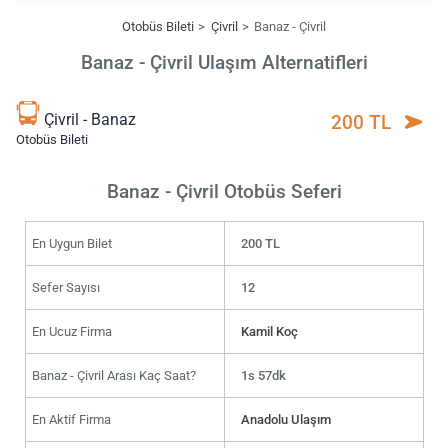
Otobüs Bileti
Çivril
Banaz - Çivril
Banaz - Çivril Ulaşım Alternatifleri
Çivril - Banaz
200 TL
Otobüs Bileti
Banaz - Çivril Otobüs Seferi
En Uygun Bilet
200 TL
Sefer Sayısı
12
En Ucuz Firma
Kamil Koç
Banaz - Çivril Arası Kaç Saat?
1s 57dk
En Aktif Firma
Anadolu Ulaşım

+ + + +

Leave the images aside and return the records above exactly as written.

Solution to the problem:
Otobüs Bileti
Çivril
Banaz - Çivril
Banaz - Çivril Ulaşım Alternatifleri
Çivril - Banaz
200 TL
Otobüs Bileti
Banaz - Çivril Otobüs Seferi
En Uygun Bilet
200 TL
Sefer Sayısı
12
En Ucuz Firma
Kamil Koç
Banaz - Çivril Arası Kaç Saat?
1s 57dk
En Aktif Firma
Anadolu Ulaşım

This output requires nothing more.